Dans les jours qui ont suivi, j'ai entendu les réactions euphoriques venant des quatre coins de notre continent. Des personnes anonymes, de simples citoyens voulaient témoigner de leur bonheur. En même temps, j'ai pris note, avec une certaine réserve, des messages de solidarité des dirigeants africains. Presque tous appelaient Obama « notre frère ». Et je me suis mis à penser : tous ces dirigeants sont-ils vraiment sincères ? Barak Obama est-il apparenté à tant de gens politiquement si divers ? J'ai quelques doutes. Dans notre fébrilité à ne voir des préjugés que chez les autres, nous ne sommes pas capables de voir nos propres racismes et nos xénophobies. Dans notre urgence à condamner l'Occident, nous oublions d'accepter les leçons qui nous parviennent de l'autre côté du monde.
C'est alors que me parvint un texte d'un écrivain camerounais, Patrice Nganang, intitulé : « Et si Obama était camerounais ? ». La question que soulevait mon collègue camerounais m'a conduit à m'interroger sur plusieurs points, formulés, à présent, ainsi : « Et si Obama était africain et était candidat à la présidence d'un pays africain ? ».
Ce sont ces hypothèses que j'aimerais explorer dans ce texte.
Et si Obama était africain et candidat à une présidence africaine ?
Si Obama était africain, un de ses concurrents (un quelconque Georges Bush d'Afrique), mettrait en place une modification de la Constitution pour prolonger son mandat au-delà du terme prévu. Et notre Obama devrait attendre encore des années pour pouvoir à nouveau se porter candidat. Et l'attente pourrait être très longue, si nous tenons compte de la permanence au pouvoir en Afrique d'un même président : 41 ans au Gabon, 39 en Libye, 28 au Zimbabwe, 28 en Guinée Equatoriale, 28 en Angola, 27 en Egypte, 26 au Cameroun. Et ainsi de suite, pour une quinzaine de présidents au pouvoir sur notre continent pendant plus de 20 ans consécutifs. Mugabe aura 90 ans quand il terminera le mandat actuel qu'il a imposé au mépris du verdict populaire.
Si Obama était africain, il est probable qu'il serait le candidat d'un parti d'opposition et n'aurait, alors, même pas la possibilité de faire campagne. Les choses se passeraient comme, par exemple, au Zimbabwe ou au Cameroun : on l'agresserait physiquement, il pourrait être emprisonné et dans le même temps on lui retirerait son passeport. Les Bush africains ne tolèrent pas d'opposition, ne tolèrent pas la démocratie.
Si Obama était africain, il ne serait même pas éligible dans la majorité des pays où les élites au pouvoir ont inventé des lois restrictives qui ferment la porte de la présidence aux enfants d'étrangers ou aux descendants d'immigrants.

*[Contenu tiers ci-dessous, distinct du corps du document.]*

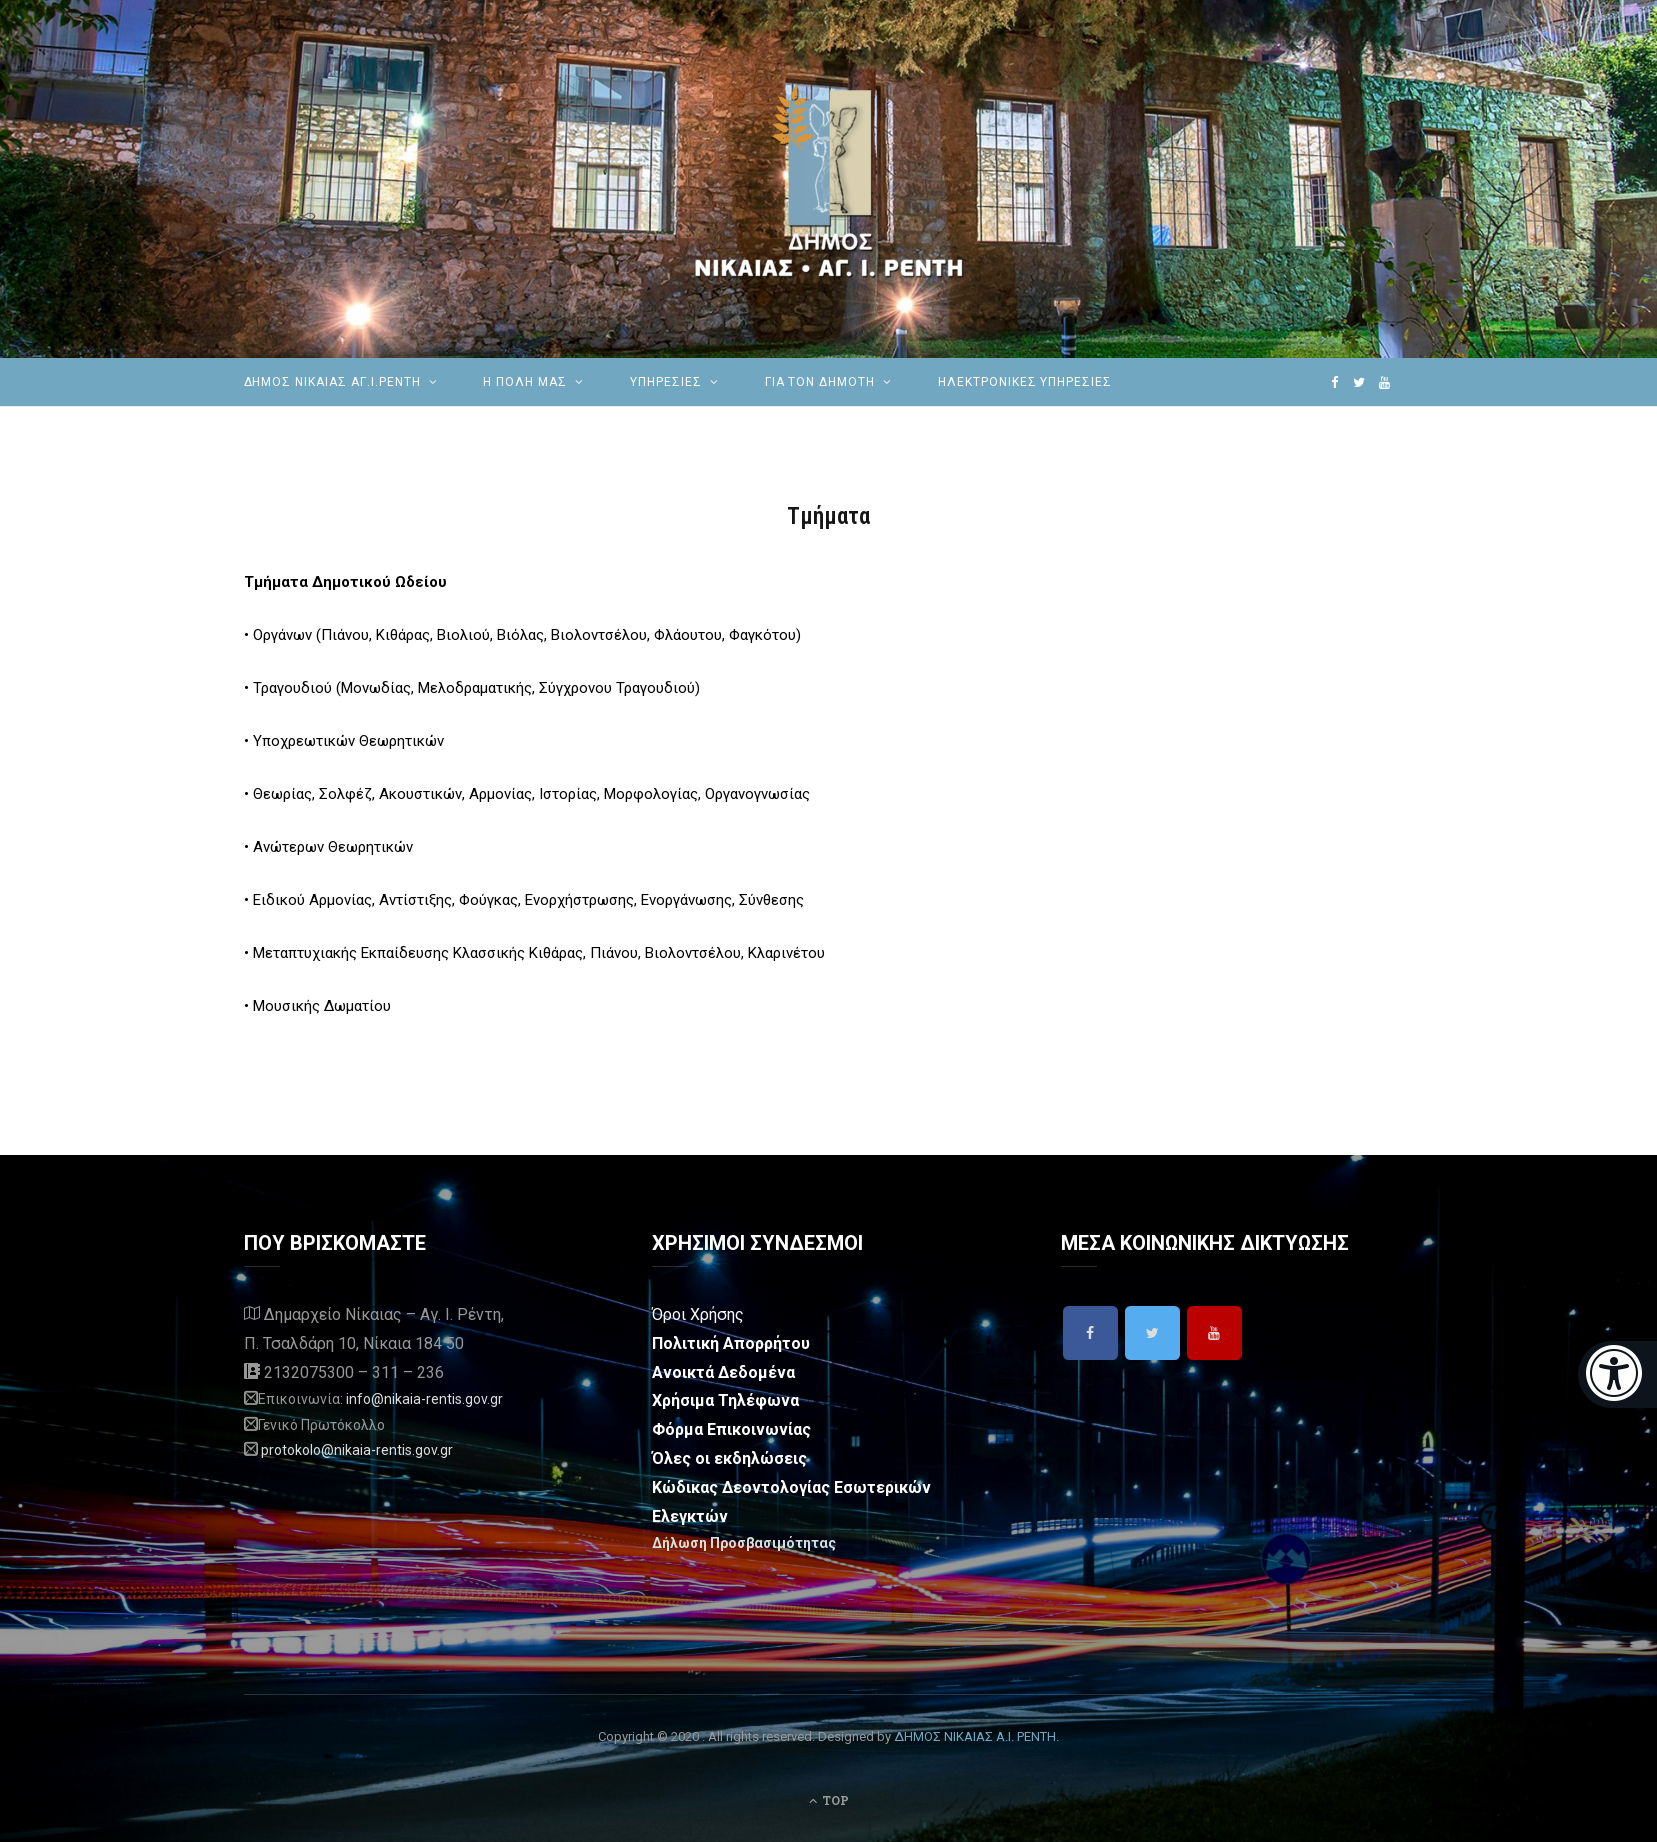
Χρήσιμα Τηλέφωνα (725, 1400)
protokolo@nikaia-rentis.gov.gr (357, 1450)
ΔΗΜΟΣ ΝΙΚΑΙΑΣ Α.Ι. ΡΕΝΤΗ (975, 1736)
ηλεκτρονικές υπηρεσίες (1025, 382)
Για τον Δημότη (820, 382)
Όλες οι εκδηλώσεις (729, 1458)
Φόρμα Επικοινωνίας (731, 1429)
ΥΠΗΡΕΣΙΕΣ (666, 382)
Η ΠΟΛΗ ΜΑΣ (525, 382)
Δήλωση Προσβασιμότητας (744, 1543)
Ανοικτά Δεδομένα (723, 1372)
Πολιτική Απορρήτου (731, 1343)
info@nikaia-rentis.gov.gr (424, 1399)
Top (829, 1800)
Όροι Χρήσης (698, 1314)
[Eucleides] (1617, 1374)
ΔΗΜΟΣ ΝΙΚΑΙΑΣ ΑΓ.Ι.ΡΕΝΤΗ (332, 382)
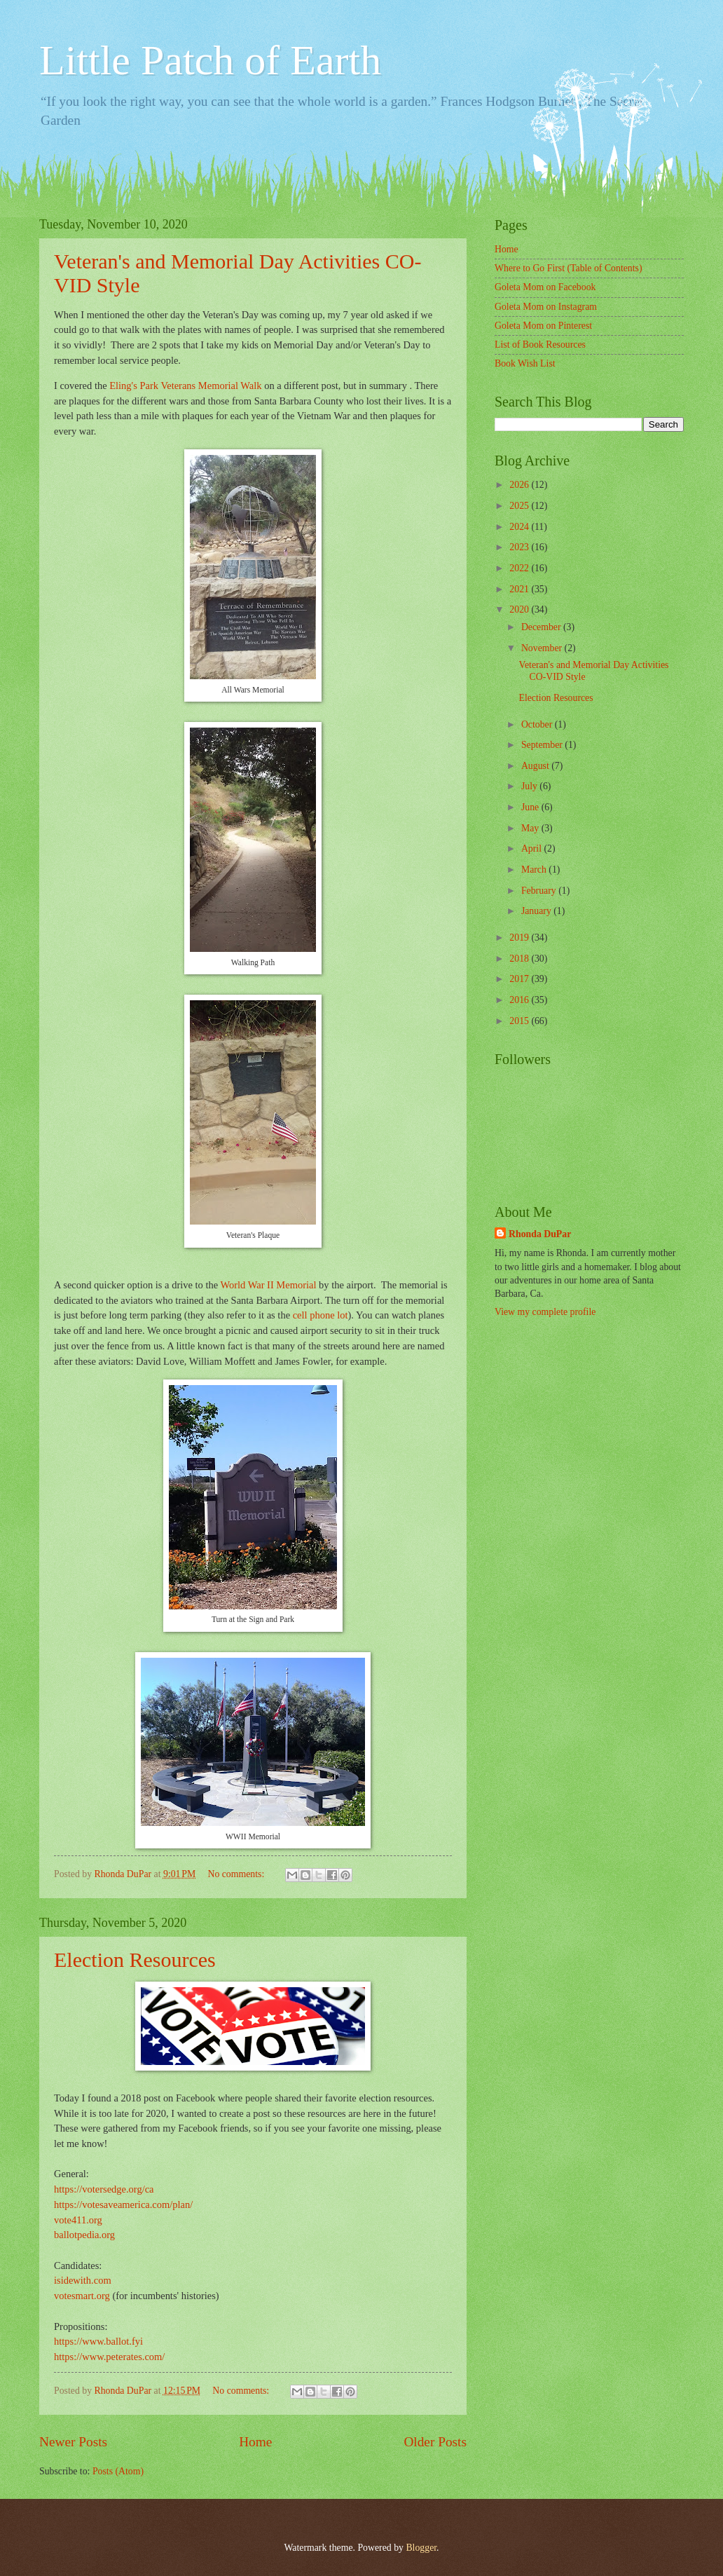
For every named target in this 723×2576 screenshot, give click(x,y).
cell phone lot (320, 1315)
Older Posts (435, 2441)
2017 (520, 979)
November (543, 648)
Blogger (421, 2547)
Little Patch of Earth (210, 60)
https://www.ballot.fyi (98, 2341)
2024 (520, 527)
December (542, 627)
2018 (520, 958)
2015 (520, 1021)
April (532, 848)
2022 (520, 568)
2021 (520, 589)
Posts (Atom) (118, 2471)
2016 (520, 1000)
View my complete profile (545, 1312)
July (530, 786)
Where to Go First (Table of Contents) (568, 268)
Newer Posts (73, 2441)
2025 (520, 505)
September (543, 745)
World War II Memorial (268, 1284)
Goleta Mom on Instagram (546, 306)
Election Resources (135, 1959)
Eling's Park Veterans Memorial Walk (185, 385)
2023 (520, 547)
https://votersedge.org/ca (105, 2189)
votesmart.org (82, 2295)
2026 (520, 484)
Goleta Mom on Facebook (545, 287)
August (536, 766)
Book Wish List (525, 363)
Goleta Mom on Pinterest (543, 325)
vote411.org (78, 2220)
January (537, 911)
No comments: (236, 1874)
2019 (520, 937)
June (531, 807)
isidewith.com (82, 2280)
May (531, 828)
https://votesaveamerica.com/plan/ (123, 2204)
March (535, 869)
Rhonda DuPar (540, 1234)
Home (255, 2441)
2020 (520, 609)
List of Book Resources (540, 344)
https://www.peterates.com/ (109, 2356)
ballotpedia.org (84, 2234)
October (538, 724)
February (539, 890)
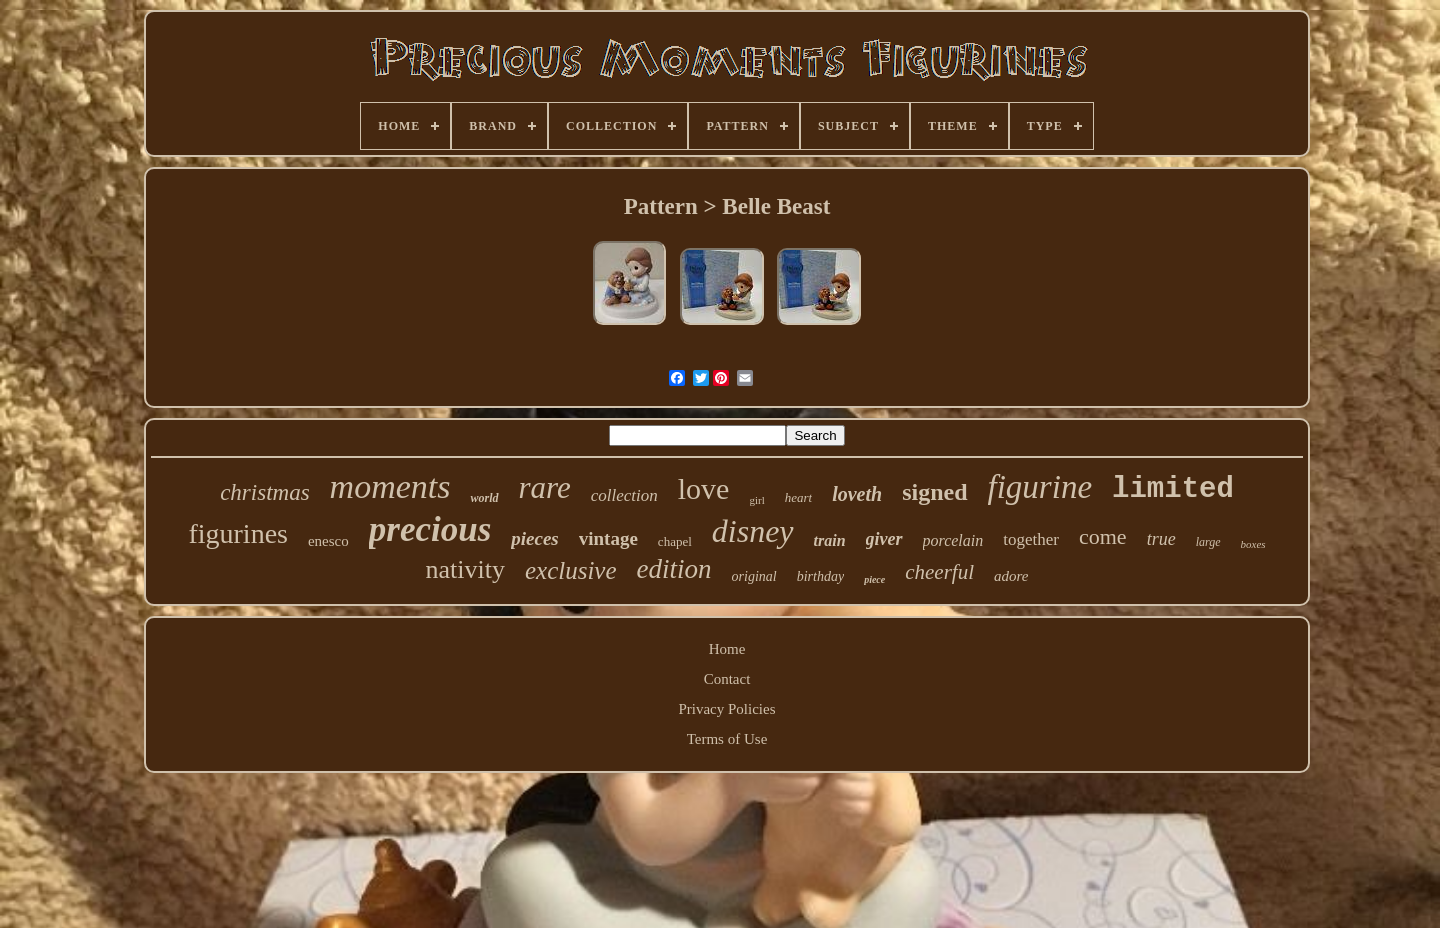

Le nationaliste Zambien Kenneth Kaunda est remis en question dans son propre pays, en tant que fils de malawites. On a ainsi découvert que l'homme qui avait conduit la Zambie à l'indépendance et l'avait gouvernée pendant plus de 25 ans, en fin de compte, étant fils de malawites, avait, pendant toute cette période, gouverné « illégalement ».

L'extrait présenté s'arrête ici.